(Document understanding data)
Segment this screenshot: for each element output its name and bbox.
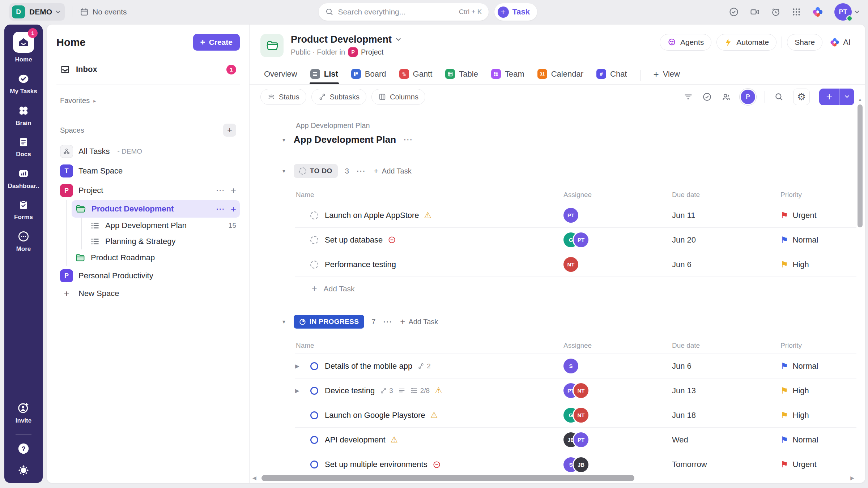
column-header-due-date[interactable]: Due date	[672, 191, 780, 199]
table-row[interactable]: Set up multiple environments S JB Tomorr…	[295, 452, 856, 477]
help-icon[interactable]: ?	[17, 442, 30, 455]
add-task-button[interactable]: +Add Task	[374, 167, 412, 175]
scroll-up-arrow[interactable]: ▲	[857, 97, 863, 102]
rail-item-forms[interactable]: Forms	[14, 200, 33, 221]
status-pill-in-progress[interactable]: IN PROGRESS	[294, 315, 364, 329]
status-pill-todo[interactable]: TO DO	[294, 164, 338, 178]
table-row[interactable]: API development ⚠ JB PT Wed ⚑ Normal	[295, 428, 856, 452]
priority-cell[interactable]: ⚑ Normal	[780, 435, 856, 445]
collapse-caret-icon[interactable]: ▼	[281, 137, 286, 143]
table-row[interactable]: Performance testing NT Jun 6 ⚑ High	[295, 252, 856, 277]
assignee-cell[interactable]: G NT	[563, 408, 672, 423]
column-header-due-date[interactable]: Due date	[672, 342, 780, 350]
rail-item-my-tasks[interactable]: My Tasks	[10, 73, 37, 95]
task-status-icon[interactable]	[310, 261, 318, 269]
no-events-indicator[interactable]: No events	[80, 7, 127, 17]
new-space-button[interactable]: + New Space	[56, 286, 240, 301]
tab-list[interactable]: List	[310, 67, 338, 84]
workspace-switcher[interactable]: D DEMO	[9, 3, 65, 21]
assignees-icon[interactable]	[721, 92, 731, 102]
tree-item-all-tasks[interactable]: All Tasks - DEMO	[56, 142, 240, 161]
collapse-caret-icon[interactable]: ▼	[281, 168, 286, 174]
task-status-icon[interactable]	[310, 211, 318, 219]
due-date[interactable]: Jun 11	[672, 211, 780, 220]
collapse-caret-icon[interactable]: ▼	[281, 319, 286, 325]
priority-cell[interactable]: ⚑ High	[780, 260, 856, 269]
task-name[interactable]: Details of the mobile app	[325, 361, 412, 371]
scroll-left-arrow[interactable]: ◀	[252, 475, 256, 481]
tab-calendar[interactable]: 31 Calendar	[537, 67, 583, 84]
more-options-icon[interactable]: ⋯	[403, 134, 413, 145]
priority-cell[interactable]: ⚑ Normal	[780, 361, 856, 371]
agents-button[interactable]: Agents	[660, 34, 711, 51]
task-status-icon[interactable]	[310, 436, 318, 444]
task-status-icon[interactable]	[310, 411, 318, 419]
closed-tasks-icon[interactable]	[702, 92, 712, 102]
scrollbar-thumb[interactable]	[858, 104, 863, 227]
column-header-assignee[interactable]: Assignee	[563, 342, 672, 350]
columns-filter-pill[interactable]: Columns	[371, 89, 425, 105]
status-filter-pill[interactable]: Status	[260, 89, 306, 105]
tab-team[interactable]: Team	[491, 67, 524, 84]
due-date[interactable]: Jun 20	[672, 235, 780, 245]
video-recording-icon[interactable]	[750, 7, 760, 17]
assignee-cell[interactable]: NT	[563, 257, 672, 272]
table-row[interactable]: Launch on Google Playstore ⚠ G NT Jun 18…	[295, 403, 856, 428]
add-space-button[interactable]: +	[223, 124, 236, 137]
task-name[interactable]: Launch on Google Playstore	[325, 411, 425, 420]
priority-cell[interactable]: ⚑ Normal	[780, 235, 856, 245]
rail-item-more[interactable]: More	[16, 231, 31, 253]
due-date[interactable]: Jun 6	[672, 361, 780, 371]
column-header-priority[interactable]: Priority	[780, 191, 856, 199]
assignee-cell[interactable]: G PT	[563, 232, 672, 247]
me-filter-avatar[interactable]: P	[741, 90, 755, 104]
priority-cell[interactable]: ⚑ High	[780, 411, 856, 420]
task-status-icon[interactable]	[310, 236, 318, 244]
table-row[interactable]: Launch on Apple AppStore ⚠ PT Jun 11 ⚑ U…	[295, 203, 856, 228]
tab-overview[interactable]: Overview	[264, 67, 297, 84]
assignee-cell[interactable]: S JB	[563, 457, 672, 472]
scroll-right-arrow[interactable]: ▶	[850, 475, 854, 481]
tree-item-personal-productivity[interactable]: P Personal Productivity	[56, 266, 240, 286]
rail-item-dashboards[interactable]: Dashboar..	[8, 168, 39, 190]
spaces-section-header[interactable]: Spaces +	[56, 121, 240, 140]
add-view-button[interactable]: +View	[654, 67, 680, 84]
settings-gear-icon[interactable]	[17, 464, 30, 476]
tree-item-project[interactable]: P Project ⋯ +	[56, 181, 240, 200]
tree-item-app-development-plan[interactable]: App Development Plan 15	[87, 218, 240, 234]
rail-item-brain[interactable]: Brain	[16, 105, 31, 127]
table-row[interactable]: ▶ Details of the mobile app 2 S	[295, 354, 856, 378]
task-name[interactable]: API development	[325, 435, 386, 445]
add-task-button[interactable]: + Add Task	[295, 277, 856, 296]
view-settings-button[interactable]: ⚙	[793, 89, 810, 105]
column-header-assignee[interactable]: Assignee	[563, 191, 672, 199]
vertical-scrollbar[interactable]: ▲	[857, 97, 863, 468]
tab-gantt[interactable]: Gantt	[399, 67, 433, 84]
priority-cell[interactable]: ⚑ High	[780, 386, 856, 395]
search-icon[interactable]	[774, 92, 784, 102]
rail-item-docs[interactable]: Docs	[16, 137, 31, 158]
assignee-cell[interactable]: PT	[563, 208, 672, 223]
apps-grid-icon[interactable]	[792, 7, 801, 17]
assignee-cell[interactable]: S	[563, 359, 672, 373]
add-icon[interactable]: +	[231, 186, 236, 195]
assignee-cell[interactable]: PT NT	[563, 383, 672, 398]
share-button[interactable]: Share	[787, 34, 822, 51]
user-menu[interactable]: PT	[834, 3, 859, 21]
table-row[interactable]: Set up database G PT Jun 20 ⚑ Normal	[295, 228, 856, 252]
todo-check-icon[interactable]	[729, 7, 739, 17]
task-name[interactable]: Device testing	[325, 386, 375, 395]
tree-item-planning-strategy[interactable]: Planning & Strategy	[87, 234, 240, 249]
column-header-priority[interactable]: Priority	[780, 342, 856, 350]
reminder-clock-icon[interactable]	[771, 7, 781, 17]
column-header-name[interactable]: Name	[295, 191, 563, 199]
task-status-icon[interactable]	[310, 461, 318, 468]
ai-flower-icon[interactable]	[812, 6, 824, 18]
create-button[interactable]: +Create	[193, 34, 240, 51]
ai-button[interactable]: AI	[827, 37, 853, 47]
add-icon[interactable]: +	[231, 204, 236, 214]
search-input[interactable]	[338, 8, 455, 16]
tab-table[interactable]: Table	[445, 67, 478, 84]
assignee-cell[interactable]: JB PT	[563, 432, 672, 447]
subtasks-filter-pill[interactable]: Subtasks	[311, 89, 366, 105]
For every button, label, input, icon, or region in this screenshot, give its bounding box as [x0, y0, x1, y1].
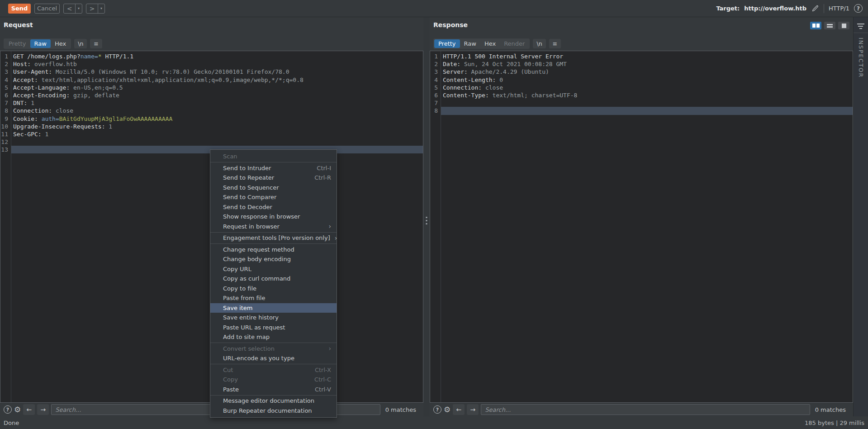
code-line-1[interactable]: 1HTTP/1.1 500 Internal Server Error [430, 52, 853, 60]
menu-item-send-to-decoder[interactable]: Send to Decoder [210, 202, 337, 212]
inspector-filter-icon[interactable] [857, 24, 864, 29]
menu-item-save-entire-history[interactable]: Save entire history [210, 313, 337, 323]
line-content[interactable]: User-Agent: Mozilla/5.0 (Windows NT 10.0… [11, 68, 423, 76]
line-content[interactable]: DNT: 1 [11, 99, 423, 107]
forward-chevron-icon[interactable]: > [86, 4, 98, 13]
line-content[interactable]: Sec-GPC: 1 [11, 130, 423, 138]
request-menu-icon[interactable]: ≡ [90, 39, 102, 48]
response-search-input[interactable] [481, 404, 810, 415]
request-newline-toggle[interactable]: \n [74, 39, 87, 48]
line-content[interactable] [441, 99, 853, 107]
help-icon[interactable]: ? [854, 4, 863, 13]
edit-target-icon[interactable] [811, 5, 819, 13]
menu-item-burp-repeater-documentation[interactable]: Burp Repeater documentation [210, 406, 337, 416]
line-content[interactable]: Accept-Language: en-US,en;q=0.5 [11, 84, 423, 91]
search-prev-button[interactable]: ← [23, 404, 35, 415]
code-line-7[interactable]: 7 [430, 99, 853, 107]
line-content[interactable]: Host: overflow.htb [11, 60, 423, 68]
line-content[interactable]: Upgrade-Insecure-Requests: 1 [11, 123, 423, 130]
code-line-8[interactable]: 8 [430, 107, 853, 114]
line-content[interactable]: Connection: close [441, 84, 853, 91]
tab-render[interactable]: Render [500, 39, 529, 48]
layout-rows-button[interactable] [824, 22, 835, 29]
forward-dropdown-icon[interactable]: ▾ [98, 4, 104, 13]
search-settings-gear-icon[interactable]: ⚙ [444, 406, 451, 414]
menu-item-send-to-intruder[interactable]: Send to IntruderCtrl-I [210, 163, 337, 173]
menu-item-send-to-comparer[interactable]: Send to Comparer [210, 192, 337, 202]
line-content[interactable]: Accept: text/html,application/xhtml+xml,… [11, 76, 423, 84]
menu-item-copy-to-file[interactable]: Copy to file [210, 284, 337, 294]
menu-item-engagement-tools-pro-version-only-[interactable]: Engagement tools [Pro version only]› [210, 233, 337, 243]
menu-item-save-item[interactable]: Save item [210, 303, 337, 313]
back-chevron-icon[interactable]: < [64, 4, 75, 13]
code-line-3[interactable]: 3Server: Apache/2.4.29 (Ubuntu) [430, 68, 853, 76]
line-content[interactable] [11, 138, 423, 146]
code-line-2[interactable]: 2Host: overflow.htb [0, 60, 423, 68]
tab-hex[interactable]: Hex [51, 39, 70, 48]
line-content[interactable]: GET /home/logs.php?name=* HTTP/1.1 [11, 52, 423, 60]
menu-item-change-request-method[interactable]: Change request method [210, 245, 337, 255]
code-line-4[interactable]: 4Accept: text/html,application/xhtml+xml… [0, 76, 423, 84]
code-line-7[interactable]: 7DNT: 1 [0, 99, 423, 107]
menu-item-paste[interactable]: PasteCtrl-V [210, 385, 337, 395]
menu-item-request-in-browser[interactable]: Request in browser› [210, 222, 337, 232]
tab-raw[interactable]: Raw [30, 39, 51, 48]
line-content[interactable]: Accept-Encoding: gzip, deflate [11, 91, 423, 99]
menu-item-send-to-repeater[interactable]: Send to RepeaterCtrl-R [210, 173, 337, 183]
layout-single-button[interactable] [838, 22, 849, 29]
menu-item-add-to-site-map[interactable]: Add to site map [210, 332, 337, 342]
response-newline-toggle[interactable]: \n [533, 39, 545, 48]
menu-item-show-response-in-browser[interactable]: Show response in browser [210, 212, 337, 222]
history-forward-button[interactable]: > ▾ [86, 4, 105, 14]
code-line-2[interactable]: 2Date: Sun, 24 Oct 2021 00:08:28 GMT [430, 60, 853, 68]
line-content[interactable]: Content-Type: text/html; charset=UTF-8 [441, 91, 853, 99]
code-line-6[interactable]: 6Accept-Encoding: gzip, deflate [0, 91, 423, 99]
code-line-8[interactable]: 8Connection: close [0, 107, 423, 114]
code-line-12[interactable]: 12 [0, 138, 423, 146]
history-back-button[interactable]: < ▾ [63, 4, 82, 14]
menu-item-copy-as-curl-command[interactable]: Copy as curl command [210, 274, 337, 284]
search-next-button[interactable]: → [467, 404, 479, 415]
tab-hex[interactable]: Hex [480, 39, 500, 48]
send-button[interactable]: Send [8, 4, 31, 14]
line-content[interactable]: Server: Apache/2.4.29 (Ubuntu) [441, 68, 853, 76]
http-version-label[interactable]: HTTP/1 [829, 5, 849, 12]
line-content[interactable]: Date: Sun, 24 Oct 2021 00:08:28 GMT [441, 60, 853, 68]
cancel-button[interactable]: Cancel [34, 4, 60, 14]
code-line-5[interactable]: 5Connection: close [430, 84, 853, 91]
menu-item-message-editor-documentation[interactable]: Message editor documentation [210, 396, 337, 406]
line-content[interactable] [441, 107, 853, 114]
line-content[interactable]: Content-Length: 0 [441, 76, 853, 84]
tab-pretty[interactable]: Pretty [5, 39, 30, 48]
code-line-6[interactable]: 6Content-Type: text/html; charset=UTF-8 [430, 91, 853, 99]
back-dropdown-icon[interactable]: ▾ [75, 4, 82, 13]
menu-item-change-body-encoding[interactable]: Change body encoding [210, 254, 337, 264]
menu-item-paste-from-file[interactable]: Paste from file [210, 293, 337, 303]
line-content[interactable]: HTTP/1.1 500 Internal Server Error [441, 52, 853, 60]
menu-item-copy-url[interactable]: Copy URL [210, 264, 337, 274]
response-editor[interactable]: 1HTTP/1.1 500 Internal Server Error2Date… [430, 51, 853, 403]
line-content[interactable]: Connection: close [11, 107, 423, 114]
search-next-button[interactable]: → [37, 404, 49, 415]
menu-item-send-to-sequencer[interactable]: Send to Sequencer [210, 183, 337, 193]
response-menu-icon[interactable]: ≡ [549, 39, 561, 48]
search-settings-gear-icon[interactable]: ⚙ [14, 406, 21, 414]
search-help-icon[interactable]: ? [433, 405, 441, 414]
code-line-1[interactable]: 1GET /home/logs.php?name=* HTTP/1.1 [0, 52, 423, 60]
inspector-tab[interactable]: INSPECTOR [858, 38, 864, 78]
code-line-5[interactable]: 5Accept-Language: en-US,en;q=0.5 [0, 84, 423, 91]
tab-raw[interactable]: Raw [460, 39, 480, 48]
search-help-icon[interactable]: ? [4, 405, 12, 414]
tab-pretty[interactable]: Pretty [434, 39, 460, 48]
menu-item-paste-url-as-request[interactable]: Paste URL as request [210, 323, 337, 333]
search-prev-button[interactable]: ← [453, 404, 465, 415]
code-line-10[interactable]: 10Upgrade-Insecure-Requests: 1 [0, 123, 423, 130]
menu-item-url-encode-as-you-type[interactable]: URL-encode as you type [210, 353, 337, 363]
splitter-handle-icon[interactable] [426, 215, 427, 226]
layout-columns-button[interactable] [810, 22, 821, 29]
line-content[interactable]: Cookie: auth=BAitGdYuupMjA3gl1aFoOwAAAAA… [11, 115, 423, 123]
code-line-3[interactable]: 3User-Agent: Mozilla/5.0 (Windows NT 10.… [0, 68, 423, 76]
code-line-11[interactable]: 11Sec-GPC: 1 [0, 130, 423, 138]
code-line-4[interactable]: 4Content-Length: 0 [430, 76, 853, 84]
panel-splitter[interactable] [423, 17, 430, 416]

Exercise goal: Reproduce each line of the records in which the string "name" appears.

Solution below:
Segment this screenshot: for each element output its name and bbox.
task-name[interactable]: Details of the mobile app	[325, 361, 412, 371]
task-name[interactable]: Launch on Google Playstore	[325, 411, 425, 420]
task-name[interactable]: API development	[325, 435, 386, 445]
task-name[interactable]: Device testing	[325, 386, 375, 395]
column-header-name[interactable]: Name	[295, 191, 563, 199]
line-content[interactable]: GET /home/logs.php?name=* HTTP/1.1 [11, 52, 423, 60]
code-line-1[interactable]: 1GET /home/logs.php?name=* HTTP/1.1 [0, 52, 423, 60]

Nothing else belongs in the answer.